Manual Settings (in manual mode only)

  • Reference genome: the genome that is the base for mapping. A FASTA or a GENBANK-file can be used as reference.
  • Output directory: the directory where the resulting BAM-files will be written to.
  • Read Files: the read files, in FASTQ or FASTQ.GZ format. Multiple files can be selected, and they can be automatically grouped by their filename (e.g. forward and reverse reads can be grouped together).
  • Files contain paired reads: Check if the files contain paired reads. The mapper uses paired reads if exactly two files are in each file group. Both forward and reverse files must contain the same amount of reads, and read number X in the forward file must correspond to read number X in the reverse file.
  • Threads: define the maximum number threads that should be used by bwa.
  • Additional Options: specify additional command line options for bwa (see http://bio-bwa.sourceforge.net/bwa.shtml#3).

Postprocessing

Before a BAM file can be scanned by SeqSphere+, a consensus sequence is automatically calculated by the built in consensus caller. As BWA is known to create inacurrate mappings for low coverage data, the consensus calling procedure is configured to use a threshold of 5 as minimum coverage to call a non-ambiguous base, if the estimated average coverage (unmapped) is below 50. The required read support for a consensus base is 60%.

Speed and Memory

The following charts show the runtime and memory usage for mapping Illumina MiSeq 2x250bp sequence data of Mycobacterium tuberculosis strain H37Rv (NC_000962; 4.4 MBases genome) on an Intel Xeon system with 20 cores and 192 GB memory. Before reference mapping the read files were downsampled to different estimated coverages. The reference mapping was then performed with the two different BWA algorithms BWA-SW (red) and BWA-MEM (blue). In summary, reference mapping does not require huge amounts of memory and is overall much faster than de novo assembly.
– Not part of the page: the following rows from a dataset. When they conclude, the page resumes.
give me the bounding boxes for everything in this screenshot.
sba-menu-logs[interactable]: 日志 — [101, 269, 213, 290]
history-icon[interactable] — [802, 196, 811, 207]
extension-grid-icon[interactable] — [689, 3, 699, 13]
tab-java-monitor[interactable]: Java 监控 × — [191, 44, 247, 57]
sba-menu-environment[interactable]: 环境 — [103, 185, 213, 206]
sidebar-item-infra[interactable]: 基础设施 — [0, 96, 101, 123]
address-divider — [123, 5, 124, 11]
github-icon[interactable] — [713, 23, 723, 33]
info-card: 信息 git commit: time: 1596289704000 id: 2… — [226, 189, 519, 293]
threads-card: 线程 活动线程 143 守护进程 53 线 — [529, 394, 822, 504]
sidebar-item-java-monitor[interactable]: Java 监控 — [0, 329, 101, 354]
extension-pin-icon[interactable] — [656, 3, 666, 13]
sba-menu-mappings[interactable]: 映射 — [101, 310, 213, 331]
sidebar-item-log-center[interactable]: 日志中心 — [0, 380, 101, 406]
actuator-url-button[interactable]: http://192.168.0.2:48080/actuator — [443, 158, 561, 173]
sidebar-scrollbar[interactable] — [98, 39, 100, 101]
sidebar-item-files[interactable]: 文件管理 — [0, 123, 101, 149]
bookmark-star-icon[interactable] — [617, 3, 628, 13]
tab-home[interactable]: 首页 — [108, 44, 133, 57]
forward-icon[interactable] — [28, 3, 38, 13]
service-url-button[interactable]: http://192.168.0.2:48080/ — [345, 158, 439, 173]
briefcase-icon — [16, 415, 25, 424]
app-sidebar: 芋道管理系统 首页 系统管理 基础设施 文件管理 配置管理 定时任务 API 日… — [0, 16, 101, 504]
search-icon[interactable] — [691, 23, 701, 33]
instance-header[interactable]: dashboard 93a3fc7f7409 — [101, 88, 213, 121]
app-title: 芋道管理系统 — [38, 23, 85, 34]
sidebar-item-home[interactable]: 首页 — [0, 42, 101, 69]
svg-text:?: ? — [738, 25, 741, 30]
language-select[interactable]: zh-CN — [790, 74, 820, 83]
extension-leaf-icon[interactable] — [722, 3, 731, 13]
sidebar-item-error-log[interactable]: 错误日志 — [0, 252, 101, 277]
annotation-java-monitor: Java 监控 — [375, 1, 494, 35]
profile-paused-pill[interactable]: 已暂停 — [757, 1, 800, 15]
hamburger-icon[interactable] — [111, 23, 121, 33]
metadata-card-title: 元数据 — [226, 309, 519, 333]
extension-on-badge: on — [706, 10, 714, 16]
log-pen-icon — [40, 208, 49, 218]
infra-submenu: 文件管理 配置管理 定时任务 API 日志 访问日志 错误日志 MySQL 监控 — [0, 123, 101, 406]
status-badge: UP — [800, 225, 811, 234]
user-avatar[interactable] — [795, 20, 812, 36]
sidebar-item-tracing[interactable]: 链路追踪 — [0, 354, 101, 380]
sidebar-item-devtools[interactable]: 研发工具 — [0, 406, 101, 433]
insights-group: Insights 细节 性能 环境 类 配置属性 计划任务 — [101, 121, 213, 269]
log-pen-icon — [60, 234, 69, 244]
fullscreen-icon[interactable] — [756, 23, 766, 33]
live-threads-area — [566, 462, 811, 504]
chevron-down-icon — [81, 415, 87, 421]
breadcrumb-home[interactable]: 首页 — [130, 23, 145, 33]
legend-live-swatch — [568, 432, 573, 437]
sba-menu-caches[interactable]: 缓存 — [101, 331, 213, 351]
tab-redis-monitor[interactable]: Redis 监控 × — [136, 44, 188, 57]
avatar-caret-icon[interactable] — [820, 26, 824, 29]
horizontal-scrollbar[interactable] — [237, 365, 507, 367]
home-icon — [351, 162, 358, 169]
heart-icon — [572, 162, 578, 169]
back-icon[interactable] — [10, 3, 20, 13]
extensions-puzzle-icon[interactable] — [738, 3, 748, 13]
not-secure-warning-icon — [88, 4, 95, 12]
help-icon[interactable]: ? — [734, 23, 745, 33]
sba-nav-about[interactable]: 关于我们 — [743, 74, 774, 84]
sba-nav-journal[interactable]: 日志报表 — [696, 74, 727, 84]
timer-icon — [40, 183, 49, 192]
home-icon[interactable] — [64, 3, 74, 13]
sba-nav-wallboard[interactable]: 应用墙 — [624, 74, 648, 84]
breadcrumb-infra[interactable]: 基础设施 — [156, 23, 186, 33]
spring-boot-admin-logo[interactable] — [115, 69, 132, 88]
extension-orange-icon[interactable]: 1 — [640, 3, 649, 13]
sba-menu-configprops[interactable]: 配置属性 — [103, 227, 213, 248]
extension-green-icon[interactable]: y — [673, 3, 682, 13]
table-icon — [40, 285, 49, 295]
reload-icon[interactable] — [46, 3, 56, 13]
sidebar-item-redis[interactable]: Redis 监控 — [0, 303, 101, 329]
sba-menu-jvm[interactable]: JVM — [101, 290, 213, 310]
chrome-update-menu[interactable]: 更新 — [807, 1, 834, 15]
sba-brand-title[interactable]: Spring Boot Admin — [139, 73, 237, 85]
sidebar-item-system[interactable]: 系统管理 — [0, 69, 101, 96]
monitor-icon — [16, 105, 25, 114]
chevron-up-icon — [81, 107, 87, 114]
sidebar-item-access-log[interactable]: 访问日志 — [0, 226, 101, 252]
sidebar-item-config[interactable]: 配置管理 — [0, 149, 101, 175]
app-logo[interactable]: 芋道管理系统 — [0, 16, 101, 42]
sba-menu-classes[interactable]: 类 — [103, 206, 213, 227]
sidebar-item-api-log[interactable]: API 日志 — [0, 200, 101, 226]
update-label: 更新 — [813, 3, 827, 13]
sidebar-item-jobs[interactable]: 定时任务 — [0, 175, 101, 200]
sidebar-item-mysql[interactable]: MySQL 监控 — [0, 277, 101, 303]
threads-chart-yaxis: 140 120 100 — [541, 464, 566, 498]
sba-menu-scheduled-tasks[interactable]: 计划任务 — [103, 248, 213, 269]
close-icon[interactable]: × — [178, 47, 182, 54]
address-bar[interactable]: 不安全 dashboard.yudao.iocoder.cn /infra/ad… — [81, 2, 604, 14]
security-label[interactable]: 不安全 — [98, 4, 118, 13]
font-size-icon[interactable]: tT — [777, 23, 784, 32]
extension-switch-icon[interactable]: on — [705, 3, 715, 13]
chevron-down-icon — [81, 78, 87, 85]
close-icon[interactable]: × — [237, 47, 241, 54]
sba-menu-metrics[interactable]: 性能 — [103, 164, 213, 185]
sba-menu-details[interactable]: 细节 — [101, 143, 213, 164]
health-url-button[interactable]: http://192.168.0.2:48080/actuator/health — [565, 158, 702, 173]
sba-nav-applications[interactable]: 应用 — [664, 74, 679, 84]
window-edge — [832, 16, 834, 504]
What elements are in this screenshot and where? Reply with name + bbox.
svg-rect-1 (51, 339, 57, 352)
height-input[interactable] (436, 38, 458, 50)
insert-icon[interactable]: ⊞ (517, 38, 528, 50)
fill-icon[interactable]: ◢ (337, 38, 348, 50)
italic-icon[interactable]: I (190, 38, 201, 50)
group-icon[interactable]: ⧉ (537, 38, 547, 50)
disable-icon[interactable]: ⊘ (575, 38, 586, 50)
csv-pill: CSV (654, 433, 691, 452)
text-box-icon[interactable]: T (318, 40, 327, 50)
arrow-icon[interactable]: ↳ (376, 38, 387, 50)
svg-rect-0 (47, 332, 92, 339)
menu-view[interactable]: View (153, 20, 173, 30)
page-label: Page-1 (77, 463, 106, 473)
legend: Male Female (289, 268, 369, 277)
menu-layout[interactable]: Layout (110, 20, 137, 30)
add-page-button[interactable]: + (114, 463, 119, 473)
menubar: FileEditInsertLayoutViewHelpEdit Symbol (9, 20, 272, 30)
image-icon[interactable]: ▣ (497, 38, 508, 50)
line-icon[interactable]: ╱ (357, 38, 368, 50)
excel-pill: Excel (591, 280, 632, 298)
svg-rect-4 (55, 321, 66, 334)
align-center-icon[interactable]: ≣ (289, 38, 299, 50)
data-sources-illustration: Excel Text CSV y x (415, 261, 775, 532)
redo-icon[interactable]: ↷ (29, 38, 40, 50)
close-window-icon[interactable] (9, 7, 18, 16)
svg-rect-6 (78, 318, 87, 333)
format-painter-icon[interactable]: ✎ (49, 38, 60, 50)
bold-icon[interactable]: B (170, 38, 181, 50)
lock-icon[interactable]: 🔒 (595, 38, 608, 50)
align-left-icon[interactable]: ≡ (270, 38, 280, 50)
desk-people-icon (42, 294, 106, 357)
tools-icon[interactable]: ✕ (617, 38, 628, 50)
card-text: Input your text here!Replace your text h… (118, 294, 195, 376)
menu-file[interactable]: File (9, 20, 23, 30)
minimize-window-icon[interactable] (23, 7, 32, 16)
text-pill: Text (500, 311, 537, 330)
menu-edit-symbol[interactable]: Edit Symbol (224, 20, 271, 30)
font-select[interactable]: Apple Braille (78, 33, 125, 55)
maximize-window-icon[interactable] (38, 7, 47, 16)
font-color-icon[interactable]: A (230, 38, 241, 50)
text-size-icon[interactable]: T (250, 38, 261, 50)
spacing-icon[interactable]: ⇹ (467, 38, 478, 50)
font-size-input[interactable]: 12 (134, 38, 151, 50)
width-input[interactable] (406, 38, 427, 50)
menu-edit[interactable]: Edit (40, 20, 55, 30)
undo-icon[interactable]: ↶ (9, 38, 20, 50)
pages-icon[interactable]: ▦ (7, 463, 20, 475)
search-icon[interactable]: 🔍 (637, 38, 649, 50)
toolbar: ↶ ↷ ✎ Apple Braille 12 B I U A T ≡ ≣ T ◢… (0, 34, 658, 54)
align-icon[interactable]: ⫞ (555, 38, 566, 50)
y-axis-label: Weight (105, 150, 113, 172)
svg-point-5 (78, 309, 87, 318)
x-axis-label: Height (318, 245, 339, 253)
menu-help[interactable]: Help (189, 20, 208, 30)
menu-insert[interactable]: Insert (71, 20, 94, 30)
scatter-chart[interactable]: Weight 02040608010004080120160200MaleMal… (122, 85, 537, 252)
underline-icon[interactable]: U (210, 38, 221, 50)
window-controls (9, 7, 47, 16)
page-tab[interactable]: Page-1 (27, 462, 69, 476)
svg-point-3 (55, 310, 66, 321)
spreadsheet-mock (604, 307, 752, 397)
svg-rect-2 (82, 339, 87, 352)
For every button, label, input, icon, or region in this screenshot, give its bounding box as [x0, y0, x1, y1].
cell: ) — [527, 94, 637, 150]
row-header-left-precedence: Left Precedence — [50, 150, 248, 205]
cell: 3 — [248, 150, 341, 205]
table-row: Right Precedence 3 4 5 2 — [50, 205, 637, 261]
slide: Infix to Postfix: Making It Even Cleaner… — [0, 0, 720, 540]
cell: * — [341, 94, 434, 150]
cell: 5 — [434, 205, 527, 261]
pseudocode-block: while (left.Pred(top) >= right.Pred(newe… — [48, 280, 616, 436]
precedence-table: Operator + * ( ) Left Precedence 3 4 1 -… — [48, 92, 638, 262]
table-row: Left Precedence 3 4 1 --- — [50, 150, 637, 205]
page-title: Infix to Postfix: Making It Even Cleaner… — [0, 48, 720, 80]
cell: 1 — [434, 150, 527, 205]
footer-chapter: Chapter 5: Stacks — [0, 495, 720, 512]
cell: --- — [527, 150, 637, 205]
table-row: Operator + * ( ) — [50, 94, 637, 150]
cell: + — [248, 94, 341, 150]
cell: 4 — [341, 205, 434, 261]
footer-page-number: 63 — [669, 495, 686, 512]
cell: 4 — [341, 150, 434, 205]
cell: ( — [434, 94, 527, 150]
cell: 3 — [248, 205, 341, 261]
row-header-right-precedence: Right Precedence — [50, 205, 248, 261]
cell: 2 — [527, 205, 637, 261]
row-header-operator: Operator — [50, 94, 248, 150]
Covtitresults mtub250 time 20 3.png Covtitresults mtub250 ram 20 3.png

Versions and Open Source Note

Only BWA version 0.6 is natively available for Windows, but the BWA-MEM algorithm is only supported since version 0.7. Therefore, SeqSphere+ includes two different versions of BWA: Version 0.6 is used for BWA-SW (on Linux and on any Windows), and version 0.7 is used for BWA-MEM (on Linux and on Windows 10 with WSL installed).

The BWA reference mapping function is a wrapper to an external BWA executable. This BWA executable is open source software that is licensed under the GNU General Public License version 3.0 (GPLv3, http://bio-bwa.sourceforge.net/). The native Windows version of BWA is from https://github.com/xied75/bwa.

For more information on BWA, see: Li H. and Durbin R. (2010) Fast and accurate long-read alignment with Burrows-Wheeler Transform. Bioinformatics, 26: 589-95 [PubMed 20080505] and Li H. (2013) Aligning sequence reads, clone sequences and assembly contigs with BWA-MEM. arXiv. arXiv:1303.3997 [q-bio.GN] [arXiv].